Question

Two bodies of masses \( m_1 = 5 \, \text{kg} \) and \( m_2 = 10 \, \text{kg} \) are placed 2 meters apart. What is the gravitational force between them?

• A. \( 8.34 \times 10^{-10} \, \text{N} \)
• B. \( 6.67 \times 10^{-11} \, \text{N} \)
• C. \( 3.34 \times 10^{-7} \, \text{N} \)
• D. \( 2.00 \times 10^{-10} \, \text{N} \)

Hint:

To calculate the gravitational force between two masses, use the formula \( F = G \frac{m_1 m_2}{r^2} \) and ensure to use the correct value for the gravitational constant.

Answer 1

The Correct Option is A

Given:

• Body 1 mass: \( m_1 = 5 \, \text{kg} \)
• Body 2 mass: \( m_2 = 10 \, \text{kg} \)
• Separation distance: \( r = 2 \, \text{m} \)

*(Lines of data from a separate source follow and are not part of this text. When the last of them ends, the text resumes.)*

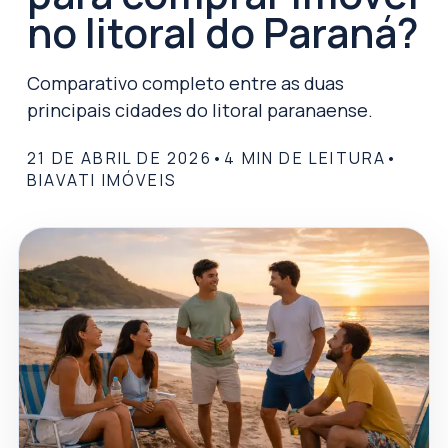
no litoral do Paraná?
Comparativo completo entre as duas
principais cidades do litoral paranaense.
21 DE ABRIL DE 2026
•
4
MIN DE LEITURA
•
BIAVATI IMÓVEIS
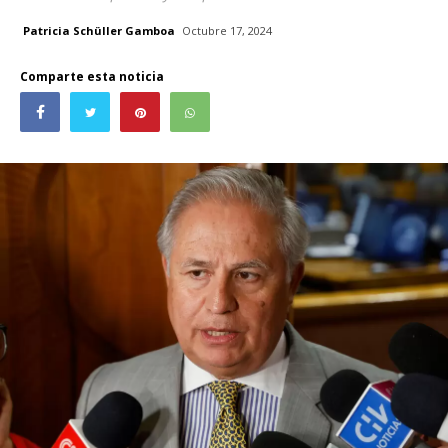
Patricia Schüller Gamboa
Octubre 17, 2024
Comparte esta noticia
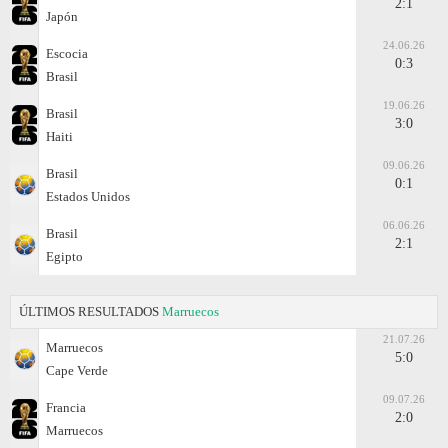
2:1
Japón
24.06.26
Escocia
0:3
Brasil
19.06.26
Brasil
3:0
Haiti
09.06.26
Brasil
0:1
Estados Unidos
06.06.26
Brasil
2:1
Egipto
ÚLTIMOS RESULTADOS
Marruecos
21.07.26
Marruecos
5:0
Cape Verde
09.07.26
Francia
2:0
Marruecos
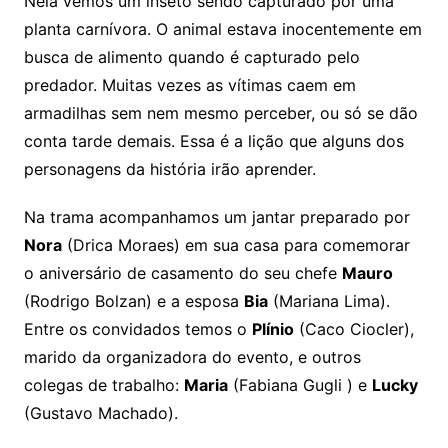
Nela vemos um inseto sendo capturado por uma
planta carnívora. O animal estava inocentemente em
busca de alimento quando é capturado pelo
predador. Muitas vezes as vítimas caem em
armadilhas sem nem mesmo perceber, ou só se dão
conta tarde demais. Essa é a lição que alguns dos
personagens da história irão aprender.
Na trama acompanhamos um jantar preparado por
Nora
(Drica Moraes) em sua casa para comemorar
o aniversário de casamento do seu chefe
Mauro
(Rodrigo Bolzan) e a esposa
Bia
(Mariana Lima).
Entre os convidados temos o
Plínio
(Caco Ciocler),
marido da organizadora do evento, e outros
colegas de trabalho:
Maria
(Fabiana Gugli ) e
Lucky
(Gustavo Machado).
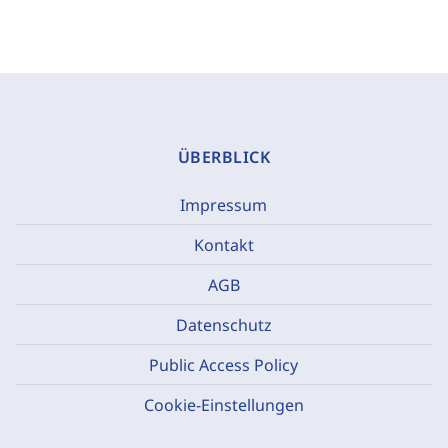
ÜBERBLICK
Impressum
Kontakt
AGB
Datenschutz
Public Access Policy
Cookie-Einstellungen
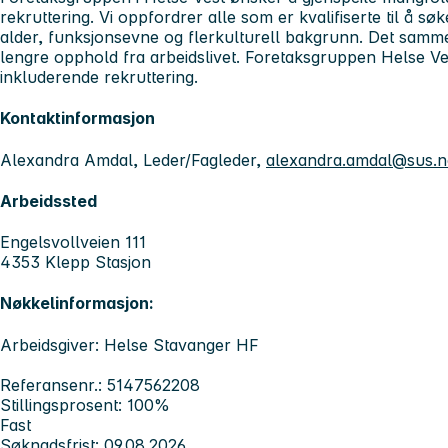
rekruttering. Vi oppfordrer alle som er kvalifiserte til å søk
alder, funksjonsevne og flerkulturell bakgrunn. Det samm
lengre opphold fra arbeidslivet. Foretaksgruppen Helse Vest
inkluderende rekruttering.
Kontaktinformasjon
Alexandra Amdal, Leder/Fagleder,
alexandra.amdal@sus.
Arbeidssted
Engelsvollveien 111
4353 Klepp Stasjon
Nøkkelinformasjon:
Arbeidsgiver: Helse Stavanger HF
Referansenr.: 5147562208
Stillingsprosent: 100%
Fast
Søknadsfrist: 09.08.2026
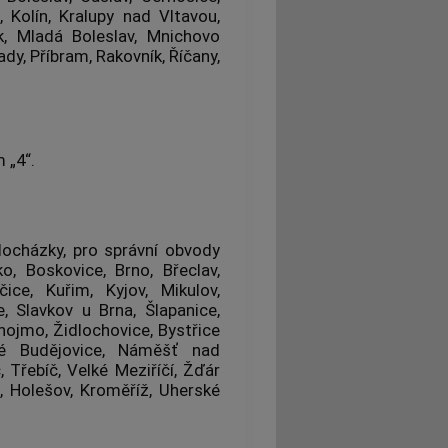
 Kolín, Kralupy nad Vltavou,
, Mladá Boleslav, Mnichovo
dy, Příbram, Rakovník, Říčany,
.
 „4“.
docházky, pro správní obvody
o, Boskovice, Brno, Břeclav,
ice, Kuřim, Kyjov, Mikulov,
, Slavkov u Brna, Šlapanice,
nojmo, Židlochovice, Bystřice
ké Budějovice, Náměšť nad
Třebíč, Velké Meziříčí, Žďár
 Holešov, Kroměříž, Uherské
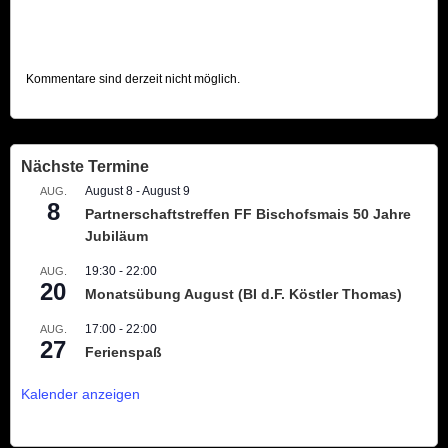
Kommentare sind derzeit nicht möglich.
Nächste Termine
August 8
-
August 9
AUG.
8
Partnerschaftstreffen FF Bischofsmais 50 Jahre
Jubiläum
19:30
-
22:00
AUG.
20
Monatsübung August (BI d.F. Köstler Thomas)
17:00
-
22:00
AUG.
27
Ferienspaß
Kalender anzeigen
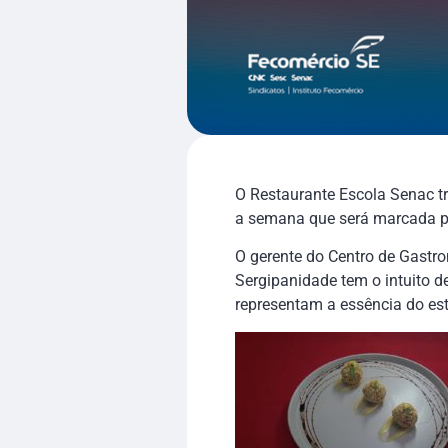
O Restaurante Escola Senac tr
a semana que será marcada pel
O gerente do Centro de Gastr
Sergipanidade tem o intuito d
representam a essência do es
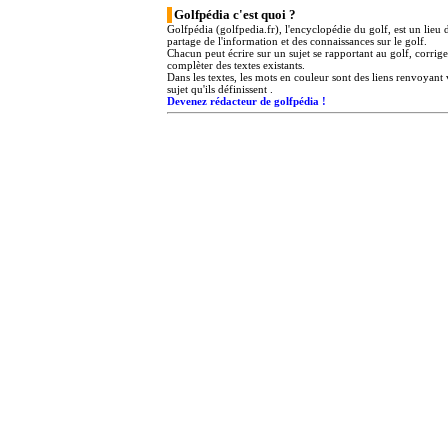
Golfpédia c'est quoi ?
Golfpédia (golfpedia.fr), l'encyclopédie du golf, est un lieu 
partage de l'information et des connaissances sur le golf.
Chacun peut écrire sur un sujet se rapportant au golf, corrig
complèter des textes existants.
Dans les textes, les mots en couleur sont des liens renvoyant 
sujet qu'ils définissent .
Devenez rédacteur de golfpédia !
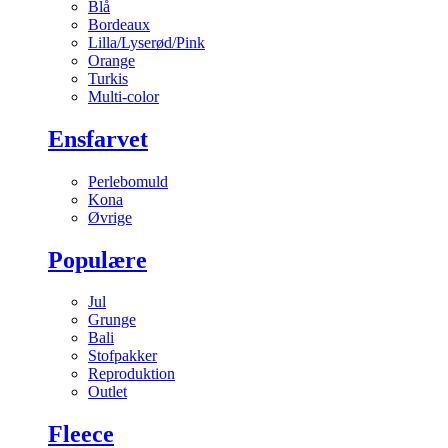
Blå
Bordeaux
Lilla/Lyserød/Pink
Orange
Turkis
Multi-color
Ensfarvet
Perlebomuld
Kona
Øvrige
Populære
Jul
Grunge
Bali
Stofpakker
Reproduktion
Outlet
Fleece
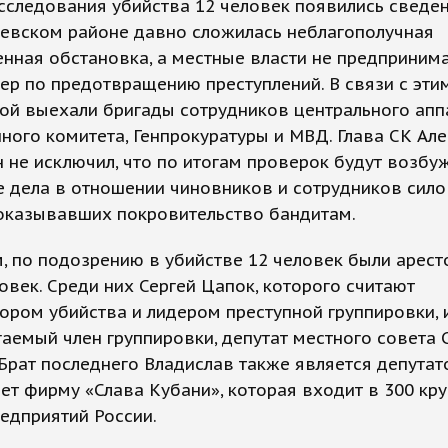
сследования убийства 12 человек появились сведен
щевском районе давно сложилась неблагополучная
нная обстановка, а местные власти не предприним
ер по предотвращению преступлений. В связи с эти
ой выехали бригады сотрудников центрального апп
ного комитета, Генпрокуратуры и МВД. Глава СК Ал
 не исключил, что по итогам проверок будут возб
е дела в отношении чиновников и сотрудников сил
 оказывавших покровительство бандитам.
, по подозрению в убийстве 12 человек были арес
овек. Среди них Сергей Цапок, которого считают
ором убийства и лидером преступной группировки, 
аемый член группировки, депутат местного совета 
Брат последнего Владислав также является депутат
ет фирму «Слава Кубани», которая входит в 300 кр
едприятий России.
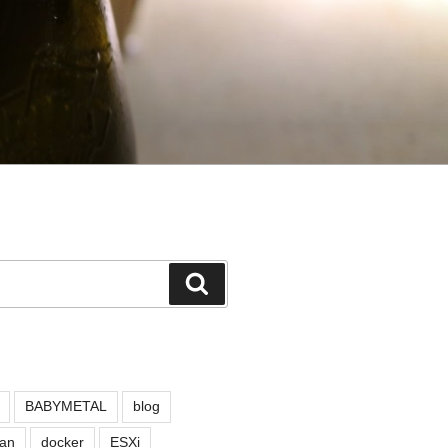
検
索
BABYMETAL
blog
an
docker
ESXi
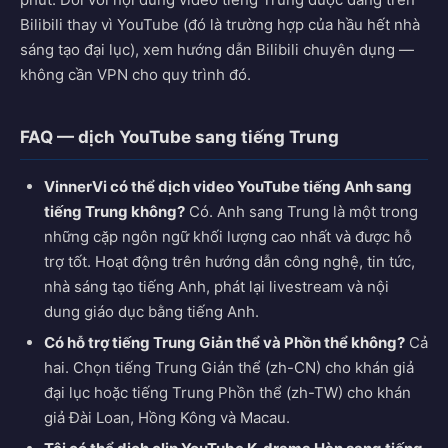
Bilibili thay vì YouTube (đó là trường hợp của hầu hết nhà
sáng tạo đại lục), xem hướng dẫn Bilibili chuyên dụng —
không cần VPN cho quy trình đó.
FAQ — dịch YouTube sang tiếng Trung
VinnerVi có thể dịch video YouTube tiếng Anh sang
tiếng Trung không?
Có. Anh sang Trung là một trong
những cặp ngôn ngữ khối lượng cao nhất và được hỗ
trợ tốt. Hoạt động trên hướng dẫn công nghệ, tin tức,
nhà sáng tạo tiếng Anh, phát lại livestream và nội
dung giáo dục bằng tiếng Anh.
Có hỗ trợ tiếng Trung Giản thể và Phồn thể không?
Cả
hai. Chọn tiếng Trung Giản thể (zh-CN) cho khán giả
đại lục hoặc tiếng Trung Phồn thể (zh-TW) cho khán
giả Đài Loan, Hồng Kông và Macau.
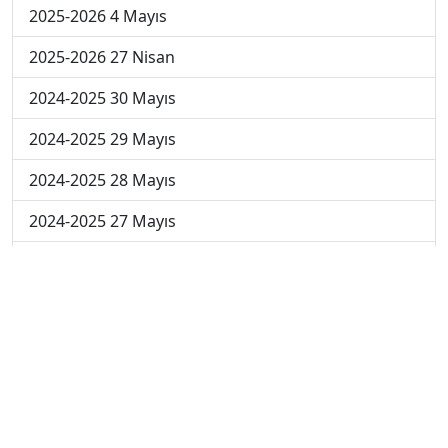
2025-2026 4 Mayıs
2025-2026 27 Nisan
2024-2025 30 Mayıs
2024-2025 29 Mayıs
2024-2025 28 Mayıs
2024-2025 27 Mayıs
2024-2025 26 Mayıs
2024-2025 19 Mayıs
2024-2025 12 Mayıs
2024-2025 5 Mayıs
2024-2025 28 Nisan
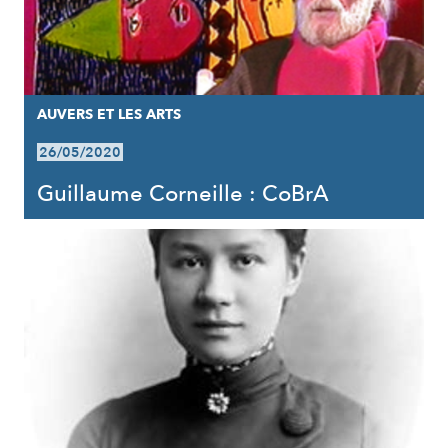
AUVERS ET LES ARTS
26/05/2020
Guillaume Corneille : CoBrA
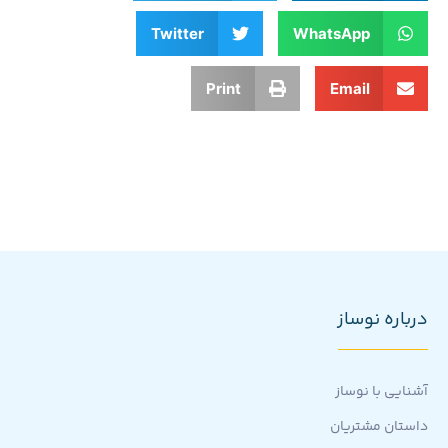
Twitter
WhatsApp
Print
Email
درباره نوساز
آشنایی با نوساز
داستان مشتریان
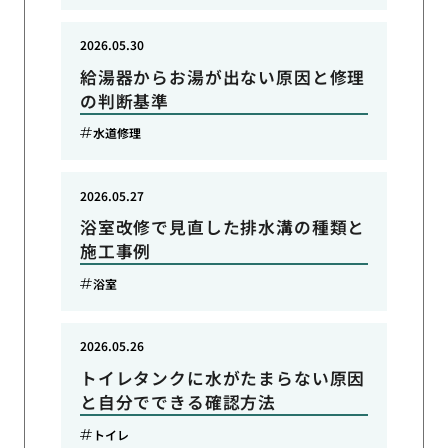
2026.05.30
給湯器からお湯が出ない原因と修理
の判断基準
水道修理
2026.05.27
浴室改修で見直した排水溝の種類と
施工事例
浴室
2026.05.26
トイレタンクに水がたまらない原因
と自分でできる確認方法
トイレ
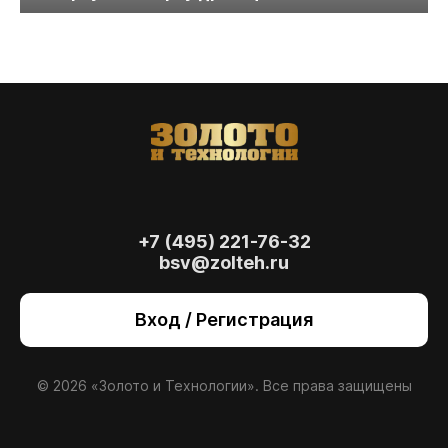
+7 (495) 221-76-32
bsv@zolteh.ru
На сайте осуществляется обработка файлов
cookie
, необходимых для работы сайта, а
Вход / Регистрация
также для анализа сайта и улучшения
предоставляемых сервисов с
использованием метрической программы
Яндекс.Метрика. Продолжая использовать
© 2026 «Золото и Технологии». Все права защищены
сайт, вы даете
согласие
на использование
данных технологий.
Согласен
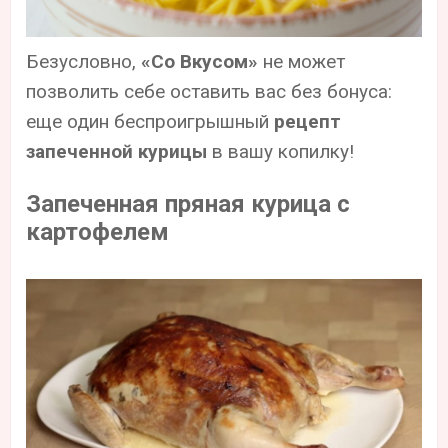
Безусловно,
«Со Вкусом»
не может
позволить себе оставить вас без бонуса:
еще один беспроигрышный
рецепт
запеченной курицы
в вашу копилку!
Запеченная пряная курица с
картофелем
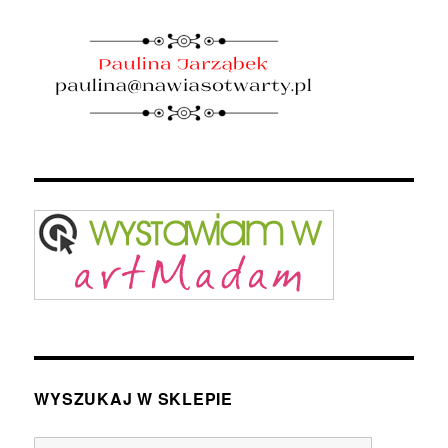
WYSZUKAJ W SKLEPIE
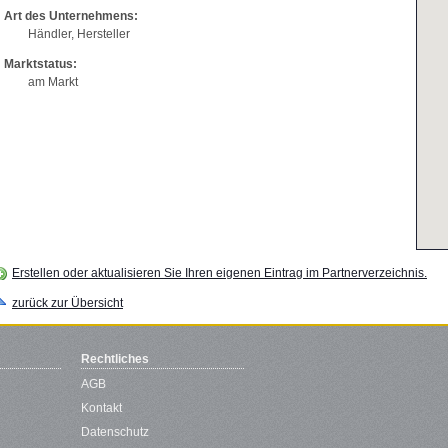
Art des Unternehmens:
Händler, Hersteller
Marktstatus:
am Markt
Erstellen oder aktualisieren Sie Ihren eigenen Eintrag im Partnerverzeichnis.
zurück zur Übersicht
Rechtliches
AGB
Kontakt
Datenschutz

Step 1: Apply the Gravitational Force Equation

The gravitational force between two objects is calculated using:

\[ F = G \frac{m_1 m_2}{r^2} \] where: - \( F \) is the force, - \( G = 6.67 \times 10^{-11} \, \text{N} \cdot \text{m}^2 / \text{kg}^2 \) is the gravitational constant, - \( m_1 \) and \( m_2 \) are the masses, - \( r \) is the distance between the masses.

Step 2: Input Values into the Equation

\[ F = (6.67 \times 10^{-11}) \frac{(5)(10)}{(2)^2} \] \[ F = (6.67 \times 10^{-11}) \times \frac{50}{4} \] \[ F = (6.67 \times 10^{-11}) \times 12.5 = 8.3375 \times 10^{-10} \, \text{N} \]

Step 3: Adjust to Appropriate Significant Figures

\[ F \approx 8.34 \times 10^{-10} \, \text{N} \]

✅ Final Answer:

The gravitational force between the two bodies is approximately \( \boxed{8.34 \times 10^{-10} \, \text{N}} \).